Mavis Day v. South Park Independent School District

768 F.2d 696, 26 Educ. L. Rep. 947, 1985 U.S. App. LEXIS 21256
CourtCourt of Appeals for the Fifth Circuit
DecidedAugust 16, 1985
Docket84-2119
StatusPublished
Cited by79 cases

This text of 768 F.2d 696 (Mavis Day v. South Park Independent School District) is published on Counsel Stack Legal Research, covering Court of Appeals for the Fifth Circuit primary law. Counsel Stack provides free access to over 12 million legal documents including statutes, case law, regulations, and constitutions.

Bluebook
Mavis Day v. South Park Independent School District, 768 F.2d 696, 26 Educ. L. Rep. 947, 1985 U.S. App. LEXIS 21256 (5th Cir. 1985).

Opinion

ALVIN B. RUBIN, Circuit Judge:

The first amendment protects freedom of speech and the right to petition the Government for a redress of grievances. An untenured school teacher asserts that these rights were violated when her contract was not renewed because she protested her principal’s unfavorable evaluation of her performance. The facts support the district court’s conclusion that her actions, whether viewed as speech, petitioning, or both, related only to her superior’s employment decisions that affected her in a purely personal manner not to matters of political, social, or community concern. We affirm his conclusion that the teacher was, therefore, not shielded by the first amendment from the school board’s decision not to renew her contract. Constitutional rights deserve solicitous protection but the Constitution does not secure every governmental employee from adverse employment action, and it does not guarantee federal relief to every state employee who is injured, even improperly, by a decision made in the course of an employment relationship.

I.

Mavis Day, an untenured English teacher at Hebert High School in the South Park Independent School District who had been employed for one and two-year periods, filed this suit under the Civil Rights Act, 42 U.S.C. § 1983, asserting that the School District violated her first and fourteenth amendment rights by refusing to renew her contract for the 1980-1981 school year after she complained about her performance evaluation and filed a grievance. Her evidence warrants these factual conclusions.
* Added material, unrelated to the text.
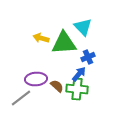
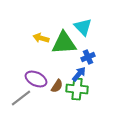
purple ellipse: rotated 30 degrees clockwise
brown semicircle: rotated 80 degrees clockwise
*698 In March, 1980, the principal of Hebert High made an evaluation of Day’s teaching performance for the 1979-1980 school year, as he was required to do for all teachers. In eighteen of the twenty-four skills and personality characteristics evaluated, Day received a satisfactory rating, with positive comments dispersed throughout the evaluation form. In the other six categories, which mainly concern attitude toward school policies and relations with colleagues, Day received an unsatisfactory rating. Some of the principal’s comments were: a “[l]ack of control in working with peers is often evident,” and “Ms. Day does not always recognize the value of group effort. Often this causes conflicts.” He recommended that Day be transferred because “[t]his teacher may function better in a different environment.”

Day and the principal met on March 13 for an evaluation conference, but the principal did not explain the negative aspects of Day’s evaluation to her satisfaction. Four days later, Day wrote a letter to the principal detailing her dissatisfaction with the negative evaluation and asking for specific illustrations of how her attitude had been unsatisfactory, so that she might improve it. The principal did not respond to Day’s request. Day then challenged the evaluation by invoking the School District’s formal grievance procedure.

Statement of Policy 4020, which outlines the formal grievance procedure, defines a grievance in the following manner:

A “grievance” is a petition by a teacher or a group of teachers based upon an alleged violation, misinterpretation, or inequitable application of any existing policies, rules, or regulations of the school district, but shall not include a petition based upon disciplinary action not directly based on policies of the Board of the District.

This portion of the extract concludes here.